Reputation: 1347
Recently I was asked on a page with 10K+ items, how would you go about listening for click events on each item. I told him I would just bind a click to each item but looking at his face I could tell that wasn't the answer he was looking for. I'm having a hard time findinig any online articles regarding this type of use case which is why I'm not asking this on SO. It would be helpful if you could provide some sample code with your answer to help illustrate the solution.
Upvotes: 2
Views: 320
Reputation: 490657
You could use event delegation to do this...
var handleClick = function(e) {
// Older IEs set the `event` globally.
e = window.event || e;
// Older IEs use `srcElement` instead of the spec'd `target`.
var target = e.target || e.srcElement;
// For example's sake.
if (target.tagName.toLowerCase() == 'a' && target.className == 'some_class') {
// Handle this click.
}
}
if (document.addEventListener) {
document.addEventListener('click', handleClick, false);
} else (document.attachEvent) {
// Older IEs use `attachEvent` instead for adding event listeners.
document.attachEvent('onclick', handleClick);
} else {
// When all else fails, let's take a journey back to the 90's.

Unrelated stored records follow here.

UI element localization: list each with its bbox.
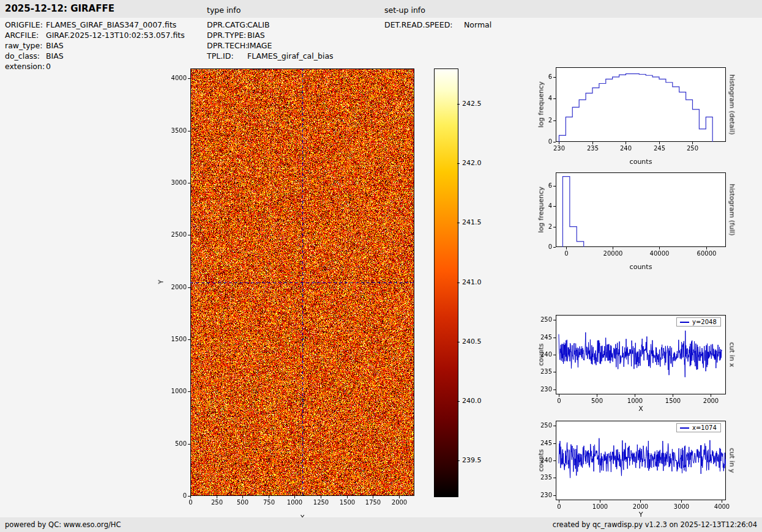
- colorbar-tick-label: 242.0: [462, 159, 482, 167]
- footer-bar: powered by QC: www.eso.org/HC created by…: [0, 517, 762, 532]
- colorbar: [434, 68, 458, 497]
- meta-value-dpr-tech: IMAGE: [247, 41, 272, 50]
- legend-line-sample-icon: [680, 427, 689, 429]
- cut-x-ylabel: counts: [537, 344, 545, 366]
- cut-y-legend-label: x=1074: [692, 424, 717, 431]
- page-title: 2025-12-12: GIRAFFE: [5, 3, 114, 14]
- colorbar-tick-label: 240.5: [462, 338, 482, 345]
- hist-detail-side-label: histogram (detail): [728, 75, 736, 135]
- hist-full-ylabel: log frequency: [537, 187, 545, 232]
- meta-value-origfile: FLAMES_GIRAF_BIAS347_0007.fits: [46, 20, 176, 29]
- colorbar-tick-label: 239.5: [462, 456, 482, 464]
- header-bar: 2025-12-12: GIRAFFE type info set-up inf…: [0, 0, 762, 18]
- meta-value-do-class: BIAS: [46, 51, 64, 61]
- colorbar-tick-mark: [457, 342, 460, 342]
- colorbar-tick-mark: [457, 104, 460, 105]
- setup-info-heading: set-up info: [384, 6, 425, 15]
- colorbar-tick-label: 241.0: [462, 278, 482, 286]
- hist-full-side-label: histogram (full): [728, 184, 736, 236]
- meta-label-extension: extension:: [5, 62, 45, 71]
- type-info-heading: type info: [207, 6, 241, 15]
- colorbar-tick-label: 240.0: [462, 397, 482, 405]
- meta-value-read-speed: Normal: [464, 20, 491, 29]
- legend-line-sample-icon: [680, 322, 689, 323]
- bias-image-canvas: [162, 62, 425, 518]
- colorbar-tick-label: 241.5: [462, 218, 482, 226]
- hist-full-xlabel: counts: [556, 263, 726, 271]
- histogram-detail-canvas: [531, 61, 733, 163]
- meta-value-dpr-catg: CALIB: [247, 20, 270, 29]
- cut-x-xlabel: X: [556, 405, 726, 413]
- colorbar-tick-mark: [457, 223, 460, 223]
- meta-value-dpr-type: BIAS: [247, 31, 265, 40]
- main-y-axis-label: Y: [157, 280, 165, 284]
- meta-label-raw-type: raw_type:: [5, 41, 42, 50]
- colorbar-tick-mark: [457, 460, 460, 461]
- colorbar-tick-mark: [457, 283, 460, 283]
- cut-y-ylabel: counts: [537, 449, 545, 472]
- footer-powered-by: powered by QC: www.eso.org/HC: [5, 520, 121, 529]
- colorbar-tick-mark: [457, 401, 460, 402]
- meta-label-read-speed: DET.READ.SPEED:: [384, 20, 453, 29]
- cut-x-legend-label: y=2048: [692, 319, 717, 325]
- meta-label-origfile: ORIGFILE:: [5, 20, 43, 29]
- meta-label-dpr-catg: DPR.CATG:: [207, 20, 248, 29]
- meta-label-do-class: do_class:: [5, 51, 40, 61]
- meta-label-tpl-id: TPL.ID:: [207, 51, 234, 61]
- cut-x-legend: y=2048: [676, 317, 721, 327]
- hist-detail-xlabel: counts: [556, 158, 726, 166]
- cut-y-side-label: cut in y: [728, 448, 736, 473]
- meta-value-extension: 0: [46, 62, 51, 71]
- qc-report-page: 2025-12-12: GIRAFFE type info set-up inf…: [0, 0, 762, 532]
- colorbar-ticks: 239.5240.0240.5241.0241.5242.0242.5: [457, 68, 491, 503]
- histogram-full-canvas: [531, 166, 733, 268]
- meta-value-raw-type: BIAS: [46, 41, 64, 50]
- footer-created-by: created by qc_rawdisp.py v1.2.3 on 2025-…: [553, 520, 757, 529]
- meta-label-dpr-type: DPR.TYPE:: [207, 31, 246, 40]
- cut-y-legend: x=1074: [676, 423, 721, 432]
- hist-detail-ylabel: log frequency: [537, 81, 545, 127]
- cut-x-side-label: cut in x: [728, 342, 736, 368]
- meta-value-arcfile: GIRAF.2025-12-13T10:02:53.057.fits: [46, 31, 185, 40]
- colorbar-tick-mark: [457, 163, 460, 164]
- colorbar-tick-label: 242.5: [462, 100, 482, 108]
- meta-value-tpl-id: FLAMES_giraf_cal_bias: [247, 51, 334, 61]
- meta-label-arcfile: ARCFILE:: [5, 31, 39, 40]
- meta-label-dpr-tech: DPR.TECH:: [207, 41, 248, 50]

document.onclick = handleClick;
}
Event delegation works by capturing the event which bubbles up through all ancestor elements by default.
You can (and should) replace document
with the closest consistent ancestor element.
The code example above will support all browsers that you probably care about.
If using a library such as jQuery, the code is generally more terse...
$(document).on('click', 'a.some_class', function() {
// Handle this click.
});
Upvotes: 6
Reputation: 949
You should bind a single listener to the container of the items, a technique called event delegation. This works because in javascript events bubble up through the all the node's parents to the root node. When you catch the event you need to do a quick check to make sure the click was on one of the node types you want to listen to.